First, put aside a percentage of every paycheck into an investment savings account and don't take any of it out again until you are ready to invest it.
Next, focus on reducing your consumer debt. Use only one or two credit cards every month and always pay off new charges every month. Figure out how to generate an additional $150-$200 every month and apply this to paying down the balance on one of your credit cards. Once you have paid off the first card, move on to the next one. Once your consumer debt is all paid off, do the same with your car and house payments—most people can do this within five to seven years. Once you are debt-free, take the monthly amount you were spending on your last debt and put the money toward investments that build your asset column.
Step 3: get educated
Learn the difference between an asset and a liability. At its simplest, an asset is something that makes cash flow into your pocket; a liability makes cash flow out of your pocket.
Spend five hours a week doing one or more of these things: reading the business section of your newspaper and the Wall Street Journal, listening to the financial news on TV or the radio, reading financial websites, magazines, and newsletters, and attending seminars on investing and financial education.
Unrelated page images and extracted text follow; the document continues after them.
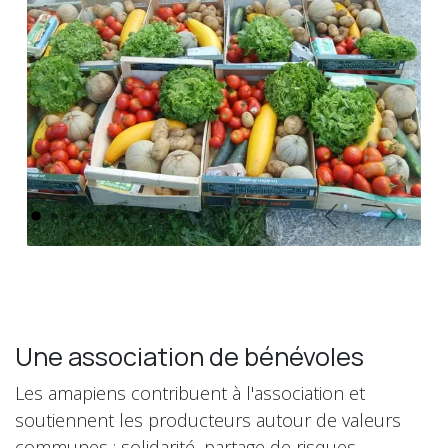
Précédent
Suivant
Une association de bénévoles
Les amapiens contribuent à l'association et
soutiennent les producteurs autour de valeurs
communes : solidarité, partage de risques,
Step 4: learn to solve problems
Financially uneducated investors look for "experts" to tell them what to invest in, whereas educated Investors become experts at solving one particular type of problem. For example, Bill Gates is an expert at solving software-marketing problems. Warren Buffett is an expert at solving business and stock market problems. Kiyosaki and his wife are experts at solving problems in apartment housing.
Continue getting educated. For example, if you're focused on apartment housing, look for For-Sale signs in your area. Call the agent and ask about the property's current rent and maintenance costs, and what types of financing are available. Practice calculating the monthly cash-flow statement for each property. Every week, go to financial seminars and classes and study investment newsletters. Research companies recommended by stockbrokers and consider opening a trading account to make some small investments. Meet with business brokers in your area and learn what is for sale. Go to trade expos to see what franchises or network marketing companies are available in your area.
Step 5: seek mentors
Kiyosaki's Rich Dad mentor taught him to focus on passive income and spend his time acquiring assets that provide passive or long-term residual income. Remember, most of the people giving financial advice are themselves stuck in the E or S quadrants, so choose your mentors carefully. Look for people in the investment and business quadrants.
Step 6: grow from disappointment
Expect to be disappointed and have a mentor standing by to help when you have a financial emergency. Be kind to yourself—you won't learn anything new if you punish yourself for every disappointment.
Above all, take action! You cannot grow unless you start acting—make offers on real estate, join a network marketing company, or buy a stock you have researched. Just remember to start with baby steps and know that making mistakes is how you will learn.
Step 7: believe in yourself
Listen to your doubts and fears, then dig down to find the real truth. You may say to yourself, "I'm too tired to learn something new." But the real truth is: "If I don't learn something new, I'll be even more tired." The even deeper truth is: "If I learn something new, I'll get excited about life again."